◆ Work instruction:
Transcription, pictures excluded: write out the data below exactly.
____ Records for this exercise
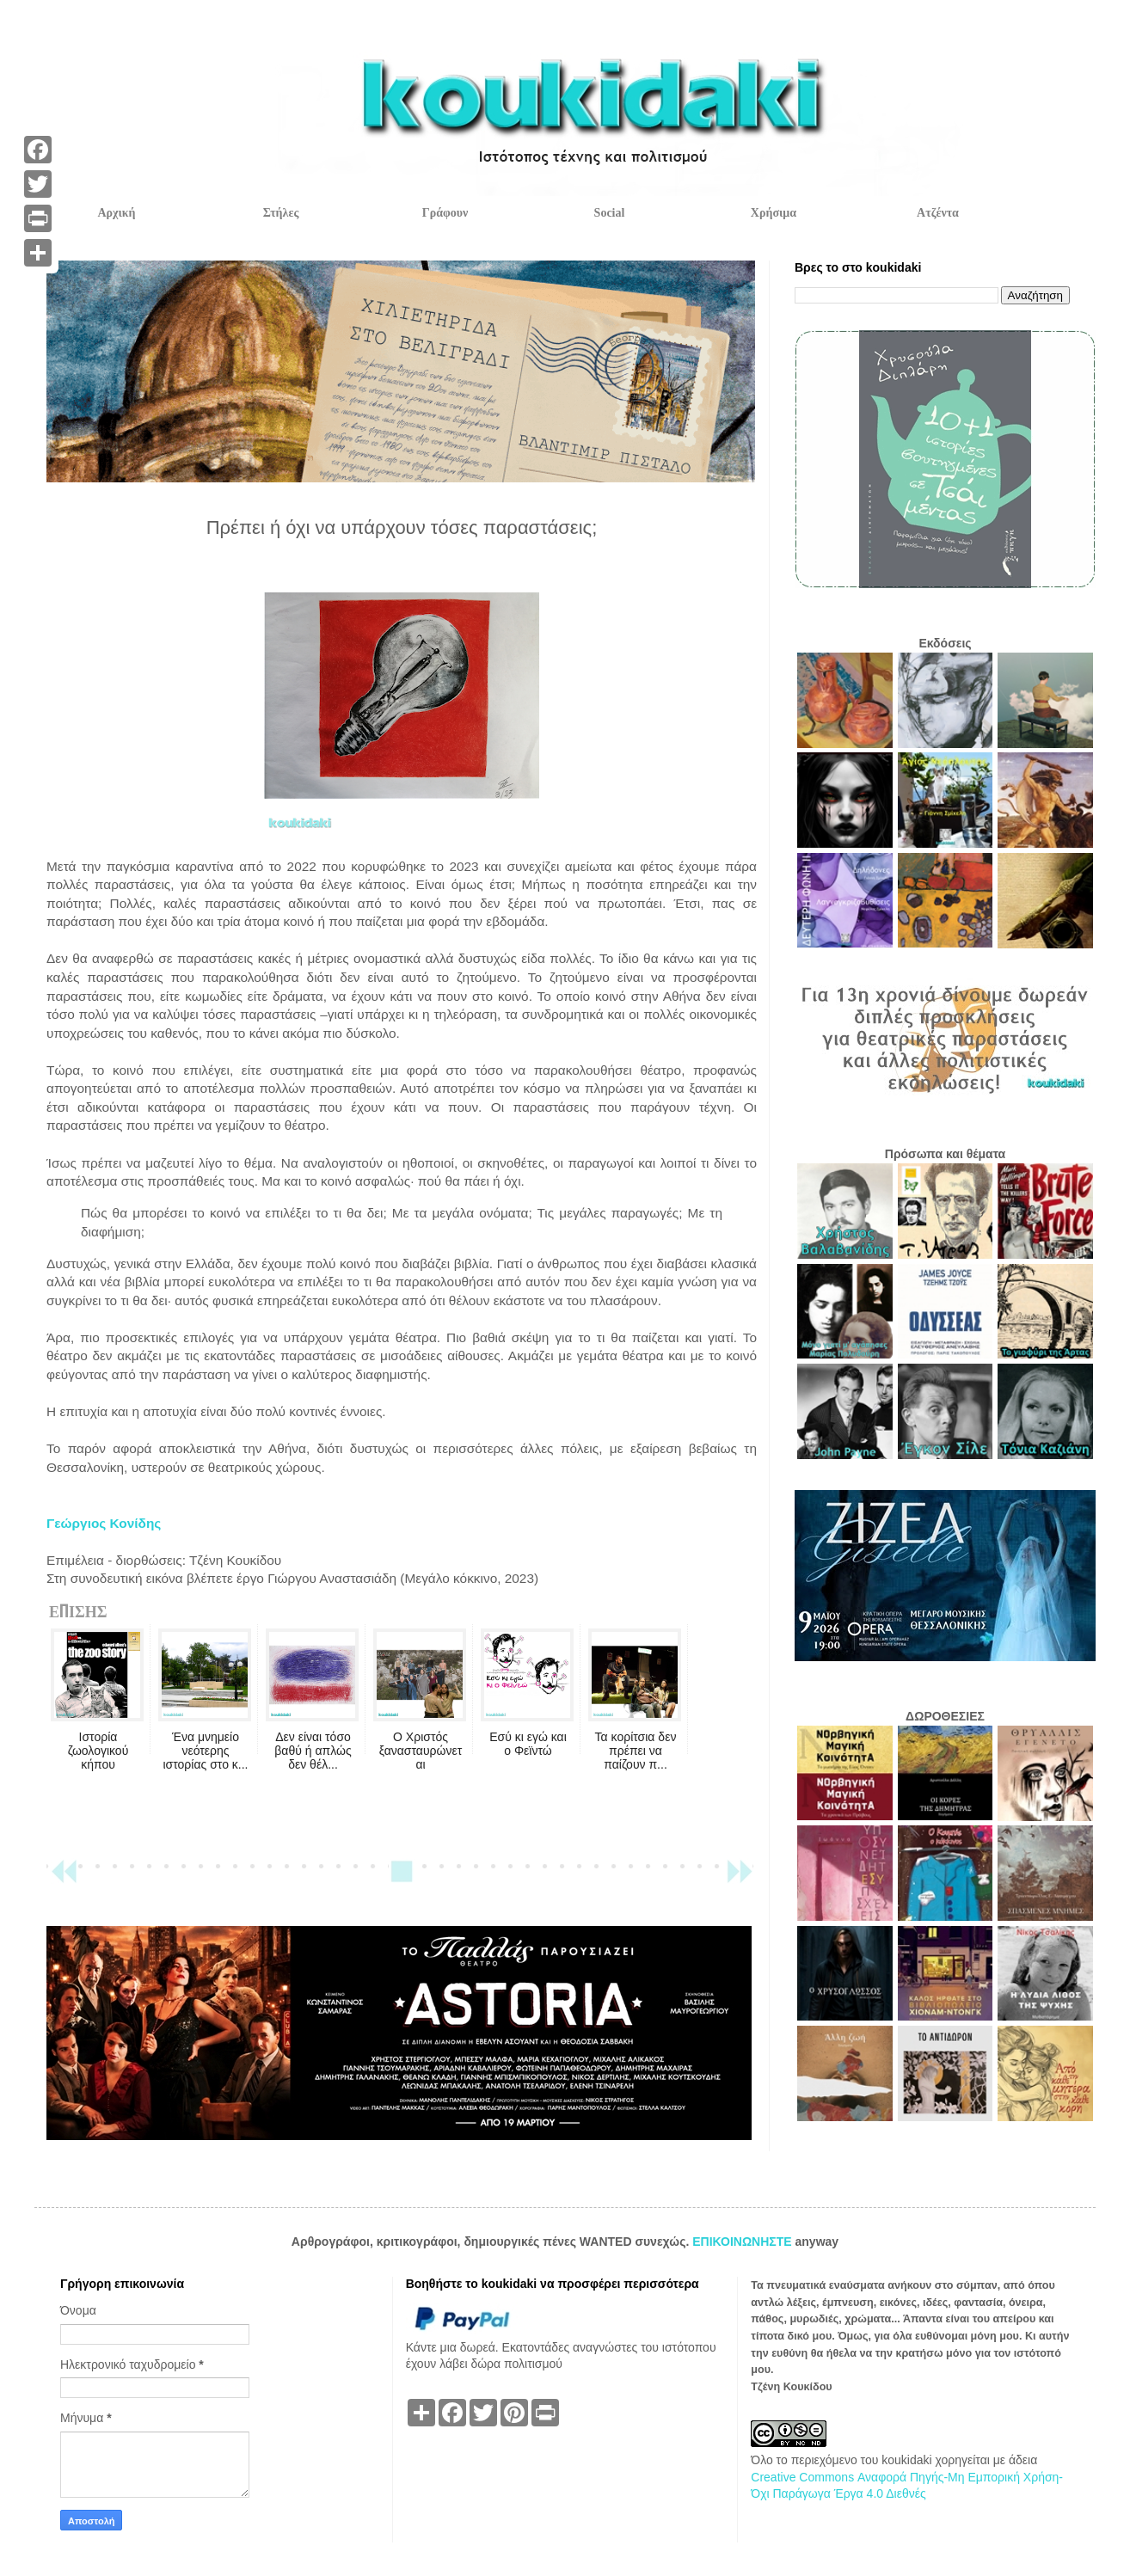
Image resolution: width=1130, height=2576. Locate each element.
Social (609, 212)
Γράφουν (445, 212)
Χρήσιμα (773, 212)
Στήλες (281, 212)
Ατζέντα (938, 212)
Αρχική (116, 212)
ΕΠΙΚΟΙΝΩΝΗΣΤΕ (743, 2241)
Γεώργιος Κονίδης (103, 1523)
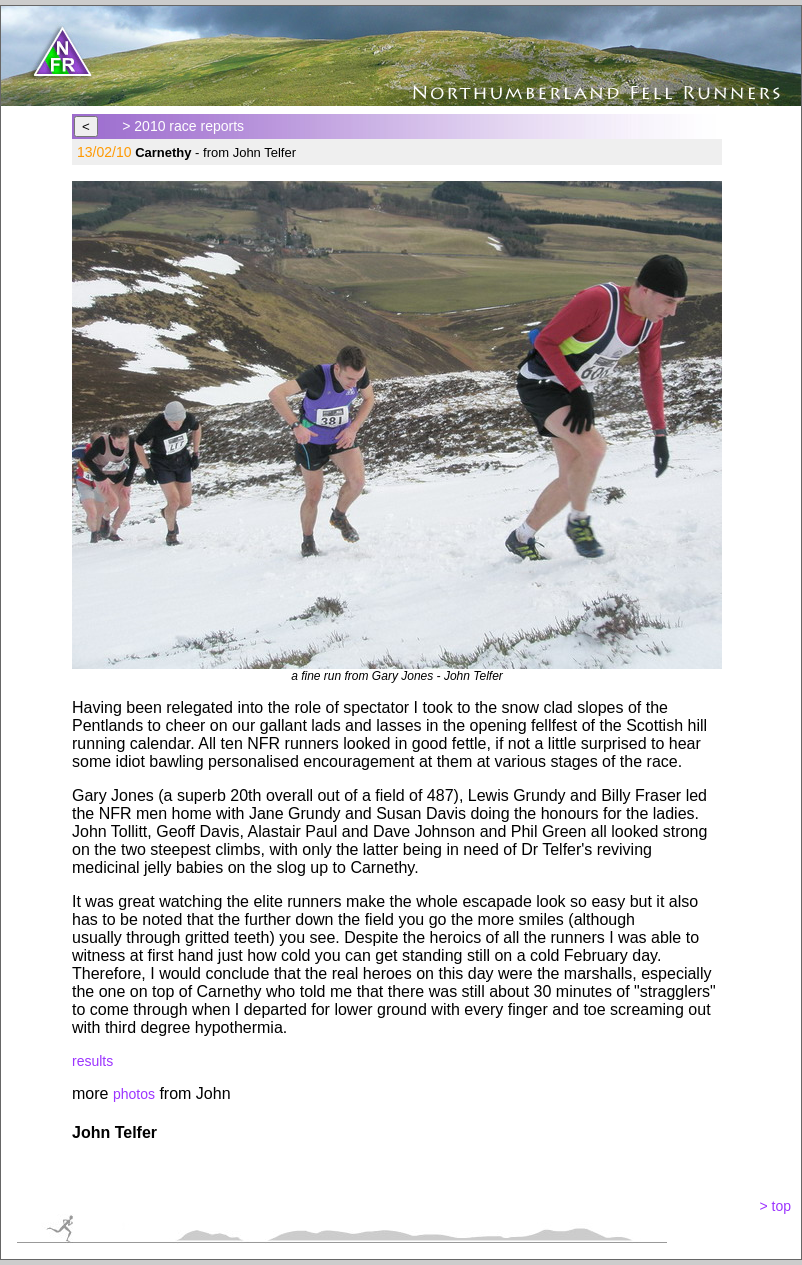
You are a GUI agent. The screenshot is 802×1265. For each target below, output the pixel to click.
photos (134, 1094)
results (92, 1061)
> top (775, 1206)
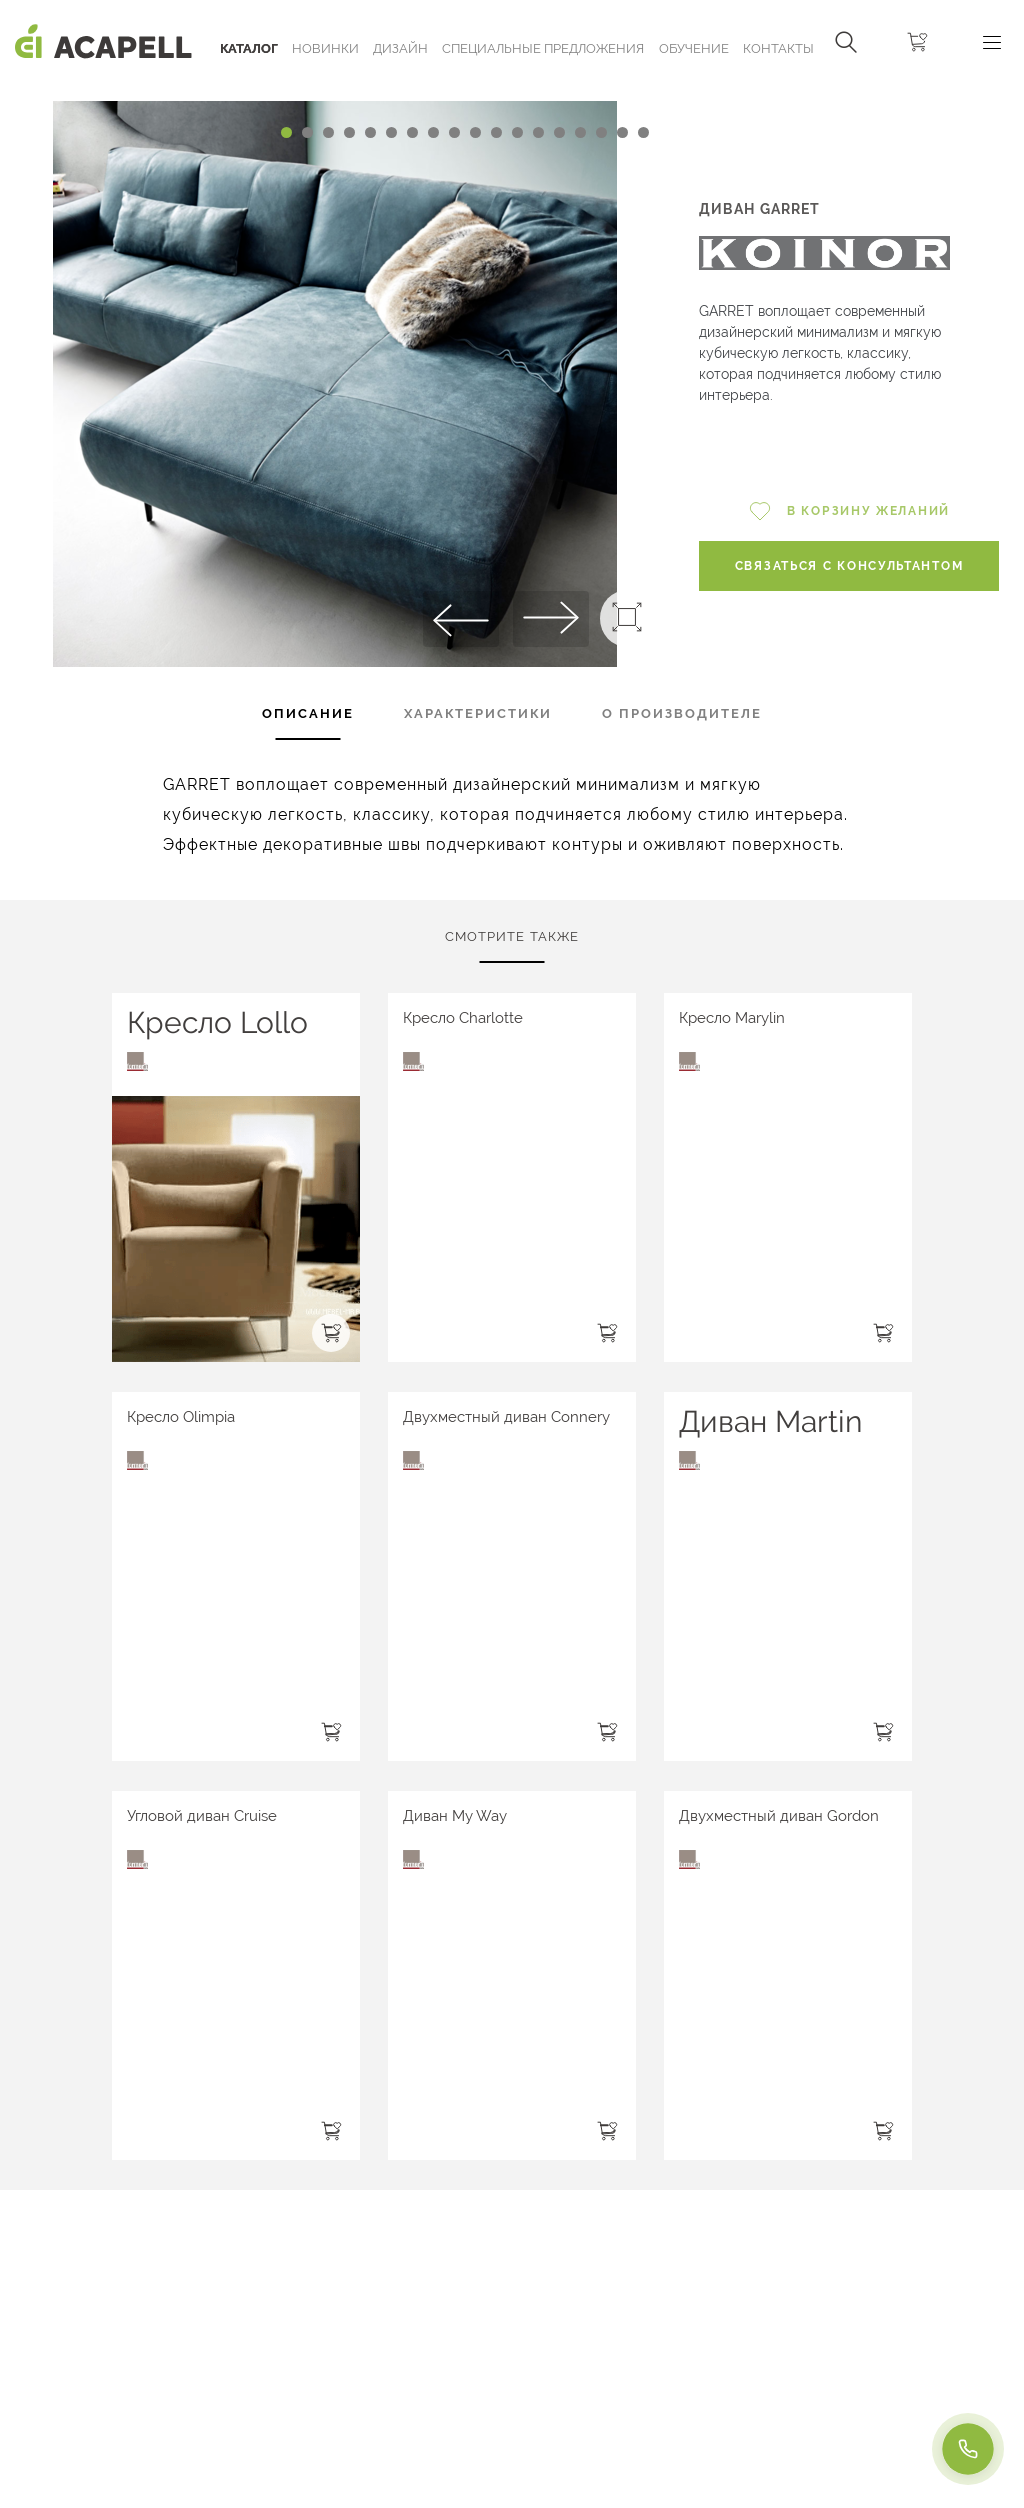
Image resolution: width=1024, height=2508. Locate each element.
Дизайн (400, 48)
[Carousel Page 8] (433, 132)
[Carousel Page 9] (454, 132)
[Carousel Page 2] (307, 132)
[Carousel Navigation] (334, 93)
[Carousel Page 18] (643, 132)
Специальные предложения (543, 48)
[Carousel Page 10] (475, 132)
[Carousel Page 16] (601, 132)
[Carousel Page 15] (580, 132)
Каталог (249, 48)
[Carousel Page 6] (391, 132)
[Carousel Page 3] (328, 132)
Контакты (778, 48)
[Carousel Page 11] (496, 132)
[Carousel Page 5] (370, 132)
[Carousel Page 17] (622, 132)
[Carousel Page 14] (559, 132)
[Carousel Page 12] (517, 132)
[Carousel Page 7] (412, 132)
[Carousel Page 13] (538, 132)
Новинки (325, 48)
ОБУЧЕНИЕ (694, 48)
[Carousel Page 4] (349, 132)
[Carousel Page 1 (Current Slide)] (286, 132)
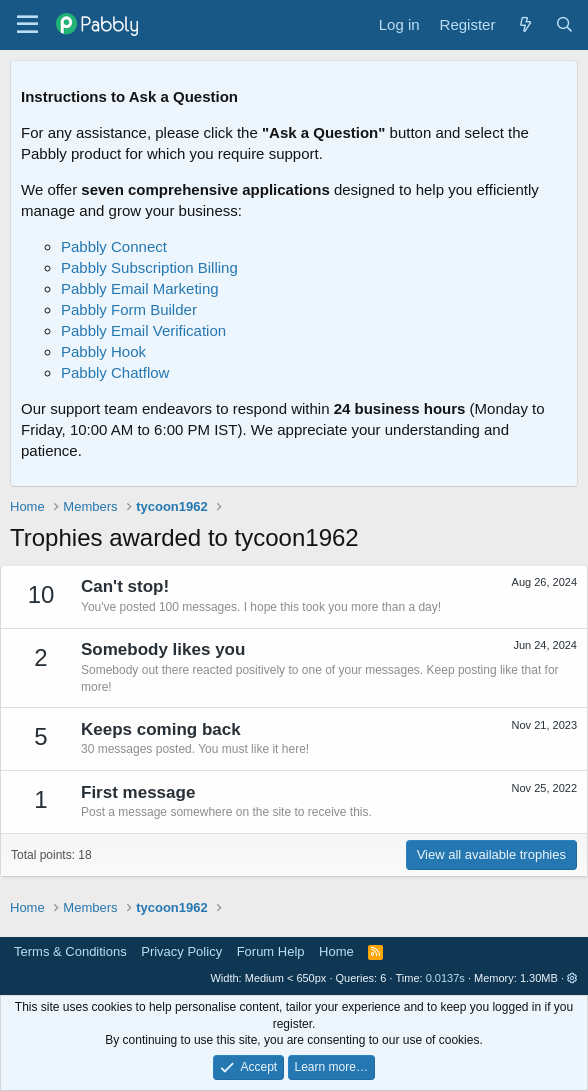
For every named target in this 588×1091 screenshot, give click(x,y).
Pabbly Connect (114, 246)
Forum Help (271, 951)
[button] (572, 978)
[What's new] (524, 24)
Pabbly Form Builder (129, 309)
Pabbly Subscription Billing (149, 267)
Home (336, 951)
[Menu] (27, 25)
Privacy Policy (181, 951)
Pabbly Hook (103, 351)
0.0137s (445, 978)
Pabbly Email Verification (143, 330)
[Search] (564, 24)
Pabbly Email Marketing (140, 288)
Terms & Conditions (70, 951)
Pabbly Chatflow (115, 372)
________
◆ Solved exercise:
Image resolution: width=1130, height=2576. Locate each element.
Social (609, 212)
Γράφουν (445, 212)
Χρήσιμα (773, 212)
Στήλες (281, 212)
Ατζέντα (938, 212)
Αρχική (116, 212)
ΕΠΙΚΟΙΝΩΝΗΣΤΕ (743, 2241)
Γεώργιος Κονίδης (103, 1523)
You are a GUI agent. The screenshot is 802×1265. For each target below, output the pixel to click.
photos (134, 1094)
results (92, 1061)
> top (775, 1206)
Image resolution: width=1024, height=2508. Locate each element.
Дизайн (400, 48)
[Carousel Page 8] (433, 132)
[Carousel Page 9] (454, 132)
[Carousel Page 2] (307, 132)
[Carousel Navigation] (334, 93)
[Carousel Page 18] (643, 132)
Специальные предложения (543, 48)
[Carousel Page 10] (475, 132)
[Carousel Page 16] (601, 132)
[Carousel Page 15] (580, 132)
Каталог (249, 48)
[Carousel Page 6] (391, 132)
[Carousel Page 3] (328, 132)
Контакты (778, 48)
[Carousel Page 11] (496, 132)
[Carousel Page 5] (370, 132)
[Carousel Page 17] (622, 132)
[Carousel Page 14] (559, 132)
[Carousel Page 12] (517, 132)
[Carousel Page 7] (412, 132)
[Carousel Page 13] (538, 132)
Новинки (325, 48)
ОБУЧЕНИЕ (694, 48)
[Carousel Page 4] (349, 132)
[Carousel Page 1 (Current Slide)] (286, 132)
For every named target in this 588×1091 screenshot, give click(x,y).
Pabbly Connect (114, 246)
Forum Help (271, 951)
[button] (572, 978)
[What's new] (524, 24)
Pabbly Form Builder (129, 309)
Pabbly Subscription Billing (149, 267)
Home (336, 951)
[Menu] (27, 25)
Privacy Policy (181, 951)
Pabbly Hook (103, 351)
0.0137s (445, 978)
Pabbly Email Verification (143, 330)
[Search] (564, 24)
Pabbly Email Marketing (140, 288)
Terms & Conditions (70, 951)
Pabbly Chatflow (115, 372)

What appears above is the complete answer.